Le secrétaire général des Nations unies (SGNU) a mis tout son poids politique dans la balance, un an avant les grandes échéances de la gouvernance mondiale de l’environnement de 2020 : dans un peu plus d’un an, les gouvernements devront avoir démontré leur capacité à augmenter leur ambition dans le cadre de l’Accord de Paris sur le climat et à définir un cadre mondial efficace pour lutter contre la dégradation de la biodiversité. Dans une période de tensions géopolitiques croissantes, le SGNU a ainsi fait un pari risqué, mais indispensable, en organisant en l’espace de trois jours une série de sommets rassemblant les chefs d’État du monde entier pour faire un point d’étape sur plusieurs accords clés passés en 2015 : Accord de Paris, mais aussi Agenda 2030 pour le développement durable et Objectifs de développement durable (ODD), et Agenda d’Addis Abeba sur le financement du développement durable. Dans cet ensemble d’initiatives politiques, il est important d’assurer la lisibilité politique de l’événement et ce qu’on doit en attendre.
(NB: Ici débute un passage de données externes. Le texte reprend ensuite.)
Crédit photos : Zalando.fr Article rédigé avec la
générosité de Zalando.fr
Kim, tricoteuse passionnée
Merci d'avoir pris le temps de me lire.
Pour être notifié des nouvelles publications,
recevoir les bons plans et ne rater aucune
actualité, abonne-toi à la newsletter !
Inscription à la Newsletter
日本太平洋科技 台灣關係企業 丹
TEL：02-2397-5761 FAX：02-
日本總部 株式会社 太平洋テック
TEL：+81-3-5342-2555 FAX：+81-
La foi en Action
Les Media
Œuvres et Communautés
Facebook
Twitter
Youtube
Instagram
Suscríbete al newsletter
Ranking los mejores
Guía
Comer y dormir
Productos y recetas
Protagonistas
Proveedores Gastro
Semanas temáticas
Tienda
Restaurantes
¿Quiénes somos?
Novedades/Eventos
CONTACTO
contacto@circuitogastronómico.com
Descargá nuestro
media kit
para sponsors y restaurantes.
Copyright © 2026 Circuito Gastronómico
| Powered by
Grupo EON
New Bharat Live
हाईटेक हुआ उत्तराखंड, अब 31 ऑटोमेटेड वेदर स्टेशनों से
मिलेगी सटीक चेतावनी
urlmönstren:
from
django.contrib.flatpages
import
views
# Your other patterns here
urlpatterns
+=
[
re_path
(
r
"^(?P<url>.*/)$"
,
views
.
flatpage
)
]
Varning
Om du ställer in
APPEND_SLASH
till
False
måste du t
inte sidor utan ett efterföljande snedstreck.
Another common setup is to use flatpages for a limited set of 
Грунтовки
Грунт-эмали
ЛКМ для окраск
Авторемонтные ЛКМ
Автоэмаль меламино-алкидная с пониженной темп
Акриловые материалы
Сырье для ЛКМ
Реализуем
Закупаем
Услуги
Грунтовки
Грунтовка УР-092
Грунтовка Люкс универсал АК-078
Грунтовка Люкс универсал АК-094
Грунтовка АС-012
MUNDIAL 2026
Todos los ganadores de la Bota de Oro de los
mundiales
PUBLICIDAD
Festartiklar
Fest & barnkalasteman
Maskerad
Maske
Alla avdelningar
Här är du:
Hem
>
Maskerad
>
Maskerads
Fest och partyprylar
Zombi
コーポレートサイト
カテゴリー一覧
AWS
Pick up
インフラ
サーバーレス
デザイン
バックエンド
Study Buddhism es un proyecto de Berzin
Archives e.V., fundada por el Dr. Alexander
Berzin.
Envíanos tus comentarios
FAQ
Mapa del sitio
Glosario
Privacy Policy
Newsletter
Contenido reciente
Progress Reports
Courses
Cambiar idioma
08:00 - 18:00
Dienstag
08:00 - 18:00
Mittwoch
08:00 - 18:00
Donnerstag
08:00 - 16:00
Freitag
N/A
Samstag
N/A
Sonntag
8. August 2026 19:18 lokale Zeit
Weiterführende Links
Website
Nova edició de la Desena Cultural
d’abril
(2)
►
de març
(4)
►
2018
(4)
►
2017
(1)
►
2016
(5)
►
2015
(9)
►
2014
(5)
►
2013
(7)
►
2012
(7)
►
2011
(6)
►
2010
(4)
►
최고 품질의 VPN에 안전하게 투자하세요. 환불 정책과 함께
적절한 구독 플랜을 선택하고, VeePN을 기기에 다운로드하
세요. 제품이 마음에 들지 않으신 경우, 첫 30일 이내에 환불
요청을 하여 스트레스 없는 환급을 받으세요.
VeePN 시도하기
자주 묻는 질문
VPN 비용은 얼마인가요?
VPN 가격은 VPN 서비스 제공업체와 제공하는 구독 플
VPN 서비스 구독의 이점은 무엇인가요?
Chaque pièce de cet ensemble est nécessaire aux autres. Et c’est cet ensemble cohérent qui fait tenir le message politique de ces négociations : chaque pays doit inventer son propre chemin de transformation de son modèle de développement pour atteindre simultanément tous ces objectifs (climat, biodiversité, réduction des inégalités…), mais tous doivent continuer à négocier entre eux (en matière de commerce et de transferts financiers, notamment) pour se donner les moyens d’augmenter ensemble l’ambition de cette transformation, compte tenu de l’ampleur des défis sur tous ces sujets et les interdépendances entre pays.
En avance des négociations intergouvernementales officielles, cette impulsion politique donnée par Antonio Guterres, comme l’avait fait Ban Ki Moon en septembre 2014 un avant la COP 21, doit permettre d’accélérer la mise en œuvre et de crédibiliser la capacité et la volonté de grands pays et de secteurs majeurs de l’économie à se transformer : le rôle des acteurs non étatiques, du secteur privé ou des collectivités pour lancer des initiatives sur une diversité de sujets sera donc très important, et une série d’annonces devrait rythmer cette semaine new yorkaise, notamment sur le climat.
Le signal envoyé par cette série de sommets est aussi celui de la convergence des grands enjeux (climat, biodiversité, océan), comme l’illustre par exemple l’accent mis sur les solutions fondées sur la nature, sujet confié à la Chine, qui accueillera en 2020 la COP 15 de la Convention sur la diversité biologique. Cette convergence, au-delà des enjeux environnementaux pour lesquels il est déjà complexe de trouver des solutions « gagnant-gagnant », signifie en fait de réussir à construire des coalitions politiques de convergences d’intérêt entre des pays aux aspirations pourtant potentiellement différentes, voire divergentes. Le sommet des chefs d’État des petits États insulaires en développement (SIDS en anglais), pays particulièrement vulnérables aux changements environnementaux, illustre le rôle charnière de certains États ou certains acteurs pour faire tenir des équilibres fragiles à la croisée des besoins de développement et de l’ambition en matière environnementale.
Concernant les ODD et le financement du développement durable, les attentes, notamment des pays en développement, sont très importantes, mais les réalisations dans les quatre premières années de l’Agenda 2030, et surtout l’engagement politique à haut niveau pour les ODD, sont encore insuffisantes alors que l’horizon 2030 devient très proche. Le SGNU a pourtant souligné à quel point l’Agenda 2030 est crucial pour la planète et comme projet pour le système multilatéral lui-même.
Chacun de ces sommets de la semaine du 23 septembre constitue donc un moment stratégique spécifique dans son champ propre de négociations, mais c’est en les tenant ensemble que le SGNU ambitionne de construire un élan politique et un leadership incarné par différents pays et différents acteurs. Compte tenu de la complexité des enjeux de cette mobilisation politique, il faudra l’aider à évaluer et faire connaître les avancées de cette semaine de sommets successifs, qui constitue une étape indispensable en amont de 2020.